Task statement: With both ends included, repeat exactly the lines of the entries below from the one containing "This piece was" down to the one containing "Personal Touch", and no others.

Data for analysis:
────────────────
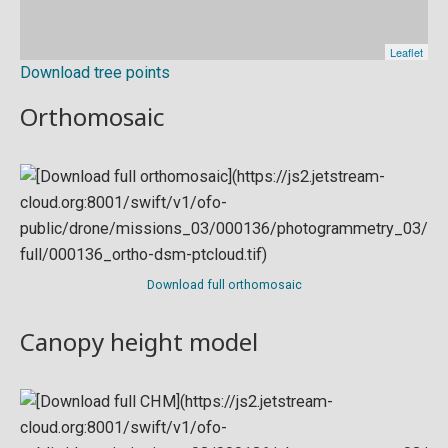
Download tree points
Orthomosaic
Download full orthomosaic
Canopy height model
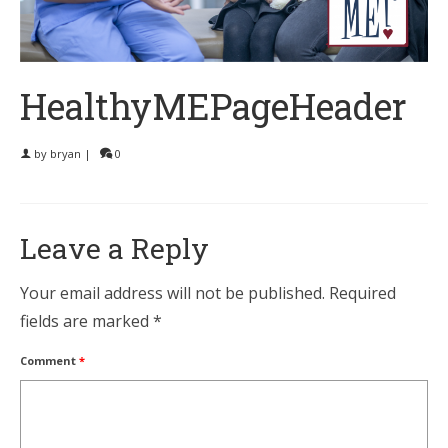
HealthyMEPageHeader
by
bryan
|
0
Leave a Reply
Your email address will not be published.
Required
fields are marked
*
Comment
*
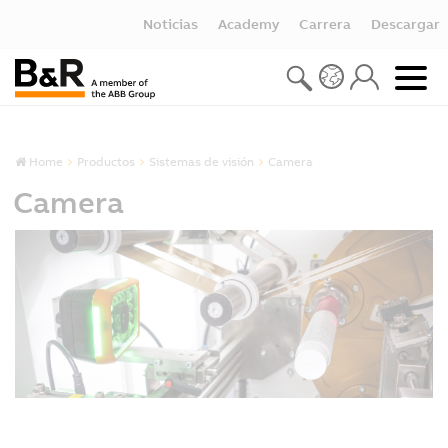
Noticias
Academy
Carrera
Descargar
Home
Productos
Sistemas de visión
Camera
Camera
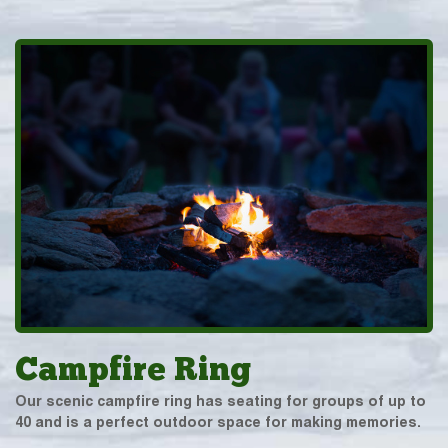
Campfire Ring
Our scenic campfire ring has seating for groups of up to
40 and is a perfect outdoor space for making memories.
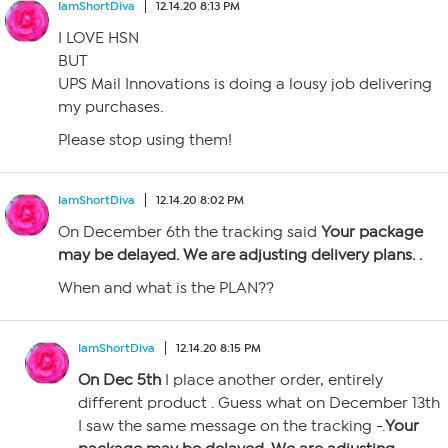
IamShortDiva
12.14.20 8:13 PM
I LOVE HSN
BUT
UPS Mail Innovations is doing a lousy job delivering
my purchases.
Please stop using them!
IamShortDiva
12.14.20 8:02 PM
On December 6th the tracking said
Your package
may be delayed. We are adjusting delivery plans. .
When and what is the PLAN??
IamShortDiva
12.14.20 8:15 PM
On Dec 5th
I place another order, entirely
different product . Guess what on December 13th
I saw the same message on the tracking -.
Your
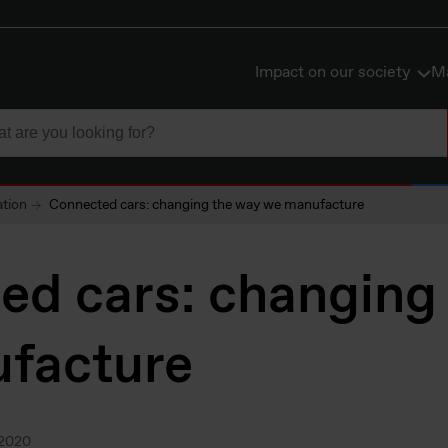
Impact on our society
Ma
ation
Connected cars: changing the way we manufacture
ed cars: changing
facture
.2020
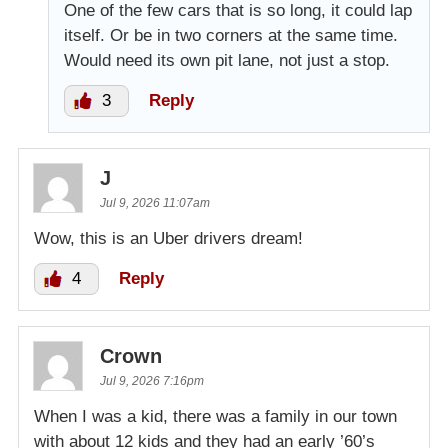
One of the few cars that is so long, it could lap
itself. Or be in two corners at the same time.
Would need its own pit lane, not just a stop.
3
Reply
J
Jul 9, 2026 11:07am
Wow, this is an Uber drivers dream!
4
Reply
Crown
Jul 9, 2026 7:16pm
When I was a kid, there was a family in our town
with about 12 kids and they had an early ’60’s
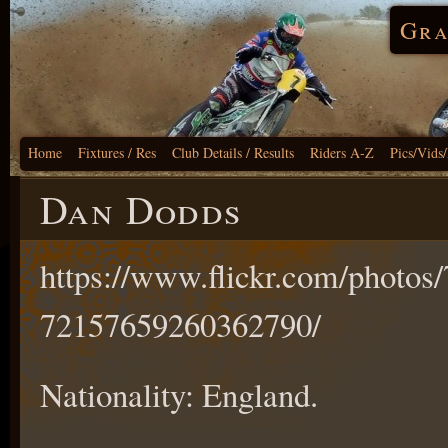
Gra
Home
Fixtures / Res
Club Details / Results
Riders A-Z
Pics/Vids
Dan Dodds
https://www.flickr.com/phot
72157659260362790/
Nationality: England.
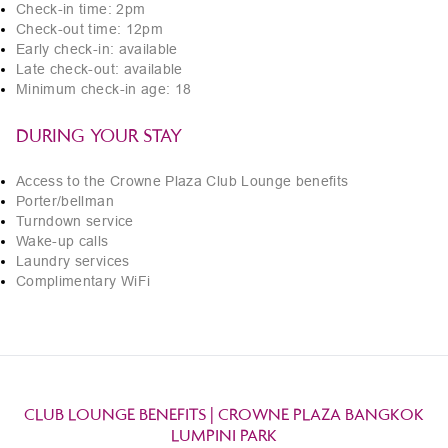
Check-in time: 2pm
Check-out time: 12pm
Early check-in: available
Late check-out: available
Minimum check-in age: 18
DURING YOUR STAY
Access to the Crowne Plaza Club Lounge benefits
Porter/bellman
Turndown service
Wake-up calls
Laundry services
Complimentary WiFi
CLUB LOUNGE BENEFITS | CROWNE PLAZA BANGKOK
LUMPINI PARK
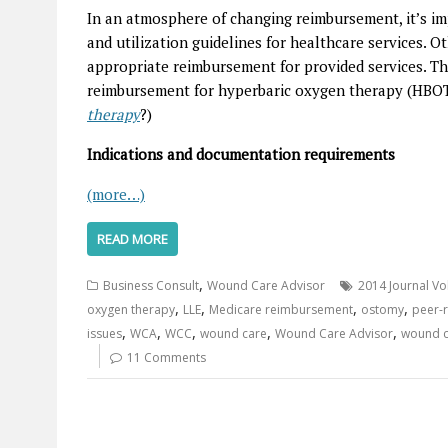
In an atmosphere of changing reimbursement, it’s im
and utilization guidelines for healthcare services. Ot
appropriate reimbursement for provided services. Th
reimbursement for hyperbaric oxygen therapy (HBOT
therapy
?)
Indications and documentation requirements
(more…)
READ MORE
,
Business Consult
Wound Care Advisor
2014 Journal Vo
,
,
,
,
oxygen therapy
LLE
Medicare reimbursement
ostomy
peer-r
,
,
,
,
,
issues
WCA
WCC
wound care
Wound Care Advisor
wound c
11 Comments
────────────────
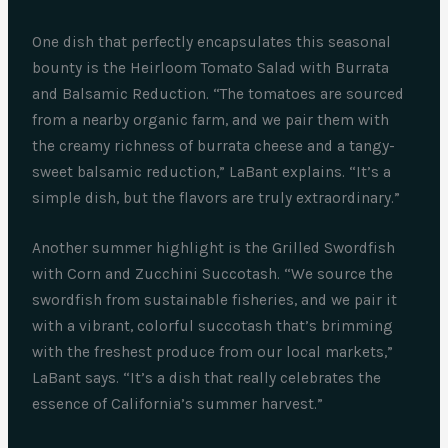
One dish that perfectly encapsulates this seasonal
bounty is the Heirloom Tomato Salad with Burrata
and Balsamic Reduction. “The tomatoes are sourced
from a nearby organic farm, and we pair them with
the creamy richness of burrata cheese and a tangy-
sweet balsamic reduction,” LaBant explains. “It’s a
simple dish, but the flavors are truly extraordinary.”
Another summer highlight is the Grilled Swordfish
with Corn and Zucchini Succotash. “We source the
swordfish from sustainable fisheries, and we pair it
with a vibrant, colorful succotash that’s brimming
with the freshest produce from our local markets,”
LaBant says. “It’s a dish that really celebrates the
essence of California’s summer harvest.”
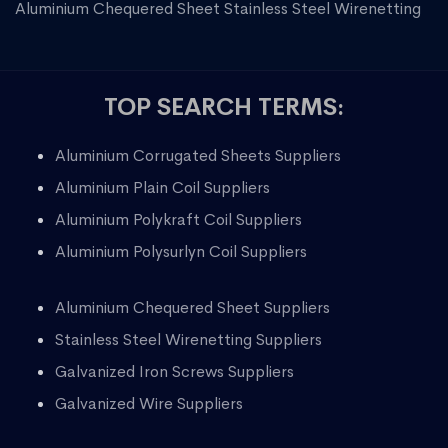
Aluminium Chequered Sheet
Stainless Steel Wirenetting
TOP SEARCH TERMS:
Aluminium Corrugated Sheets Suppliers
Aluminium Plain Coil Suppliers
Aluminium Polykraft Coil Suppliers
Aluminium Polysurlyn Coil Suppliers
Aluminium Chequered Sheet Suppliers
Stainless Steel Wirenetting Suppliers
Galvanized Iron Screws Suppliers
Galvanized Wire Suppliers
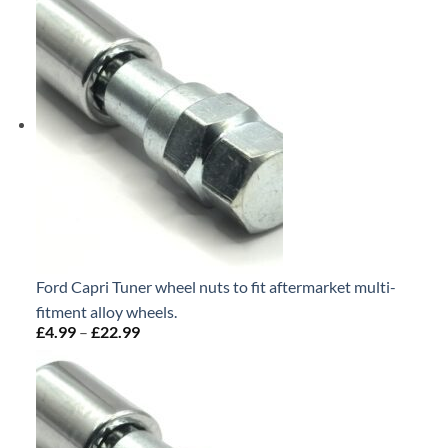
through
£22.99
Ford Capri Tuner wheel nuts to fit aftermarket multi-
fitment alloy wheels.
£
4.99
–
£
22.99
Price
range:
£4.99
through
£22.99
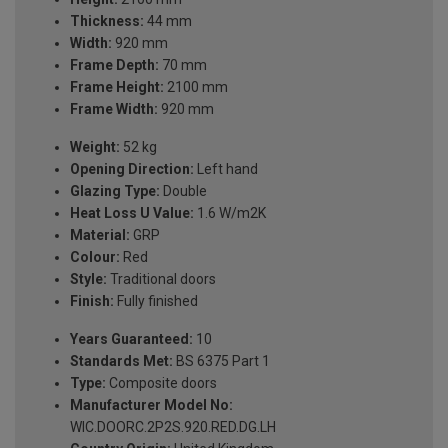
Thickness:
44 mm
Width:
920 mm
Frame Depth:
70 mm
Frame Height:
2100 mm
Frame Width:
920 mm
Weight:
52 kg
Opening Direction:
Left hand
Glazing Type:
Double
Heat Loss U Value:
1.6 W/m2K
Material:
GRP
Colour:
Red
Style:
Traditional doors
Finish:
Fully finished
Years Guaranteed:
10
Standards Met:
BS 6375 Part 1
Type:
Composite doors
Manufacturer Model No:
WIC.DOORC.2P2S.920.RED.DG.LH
────────────────
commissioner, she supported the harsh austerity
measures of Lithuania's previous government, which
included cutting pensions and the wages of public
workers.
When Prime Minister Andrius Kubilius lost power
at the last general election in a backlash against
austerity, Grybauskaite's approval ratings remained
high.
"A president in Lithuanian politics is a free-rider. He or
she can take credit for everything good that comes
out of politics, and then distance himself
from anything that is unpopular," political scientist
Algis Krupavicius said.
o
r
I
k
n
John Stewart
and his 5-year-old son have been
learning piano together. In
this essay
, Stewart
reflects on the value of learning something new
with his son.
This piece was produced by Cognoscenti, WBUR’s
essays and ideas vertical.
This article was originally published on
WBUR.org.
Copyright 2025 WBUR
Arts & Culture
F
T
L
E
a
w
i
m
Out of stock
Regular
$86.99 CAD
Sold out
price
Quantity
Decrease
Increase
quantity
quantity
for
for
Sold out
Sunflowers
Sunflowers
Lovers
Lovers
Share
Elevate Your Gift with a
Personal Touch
────────────────
Result:
This piece was produced by Cognoscenti, WBUR’s
essays and ideas vertical.
This article was originally published on
WBUR.org.
Copyright 2025 WBUR
Arts & Culture
F
T
L
E
a
w
i
m
Out of stock
Regular
$86.99 CAD
Sold out
price
Quantity
Decrease
Increase
quantity
quantity
for
for
Sold out
Sunflowers
Sunflowers
Lovers
Lovers
Share
Elevate Your Gift with a
Personal Touch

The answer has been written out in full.